Même un joueur osera dire : «S'il y a un Dieu, qu'il me fasse gagner et je le servirai.»
On ne va pas à Dieu avec des calculs et des marchandages. On ne fait pas de contrat avec lui. Il n'a aucun besoin de tout ce que nous pouvons lui promettre. Il est Dieu et possède tout. «Est-ce un gain pour le Tout-Puissant... que tu sois parfait dans tes voies ?» trouve-t-on dans le livre de Job (22. 3).
Il est offensant de considérer Dieu comme un assureur sur qui nous comptons pour garantir notre santé, faire réussir nos affaires et résoudre nos problèmes, moyennant quelques concessions de notre part.

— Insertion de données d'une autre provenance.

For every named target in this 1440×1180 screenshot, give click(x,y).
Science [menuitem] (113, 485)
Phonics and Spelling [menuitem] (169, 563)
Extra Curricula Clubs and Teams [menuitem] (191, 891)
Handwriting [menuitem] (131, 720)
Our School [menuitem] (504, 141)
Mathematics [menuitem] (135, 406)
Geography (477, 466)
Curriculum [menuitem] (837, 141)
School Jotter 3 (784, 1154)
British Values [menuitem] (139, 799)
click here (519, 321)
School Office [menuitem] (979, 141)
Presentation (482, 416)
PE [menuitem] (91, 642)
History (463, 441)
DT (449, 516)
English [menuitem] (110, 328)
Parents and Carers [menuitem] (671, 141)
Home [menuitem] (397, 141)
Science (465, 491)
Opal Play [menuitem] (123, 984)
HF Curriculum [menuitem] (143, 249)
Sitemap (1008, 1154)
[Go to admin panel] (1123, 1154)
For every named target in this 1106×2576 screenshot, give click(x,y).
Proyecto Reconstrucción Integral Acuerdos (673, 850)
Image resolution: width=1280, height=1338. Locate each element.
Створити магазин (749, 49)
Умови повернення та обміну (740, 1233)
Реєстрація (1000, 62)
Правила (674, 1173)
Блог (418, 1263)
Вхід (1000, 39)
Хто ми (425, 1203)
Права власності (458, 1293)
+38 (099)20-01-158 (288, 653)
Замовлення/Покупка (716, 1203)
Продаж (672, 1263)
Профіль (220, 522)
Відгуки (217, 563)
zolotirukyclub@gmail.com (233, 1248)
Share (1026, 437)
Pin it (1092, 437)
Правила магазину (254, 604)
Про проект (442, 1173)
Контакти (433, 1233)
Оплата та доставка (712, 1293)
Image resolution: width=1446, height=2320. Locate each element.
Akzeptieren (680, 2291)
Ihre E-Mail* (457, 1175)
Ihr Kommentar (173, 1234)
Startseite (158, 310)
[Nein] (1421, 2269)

Dieu pourrait très facilement répondre à tous nos désirs, mais il n'obéit pas à notre volonté. Il nous offre infiniment plus : il nous a donné son Fils. C'est le don initial, extraordinaire, qui s'accompagne, si nous l'acceptons, de la vie éternelle. Nous avons alors la paix avec Dieu et le droit d'être appelés ses enfants, ses chers enfants dont la joie sera de lui faire confiance et de lui obéir. Bientôt il nous donnera la gloire avec Jésus.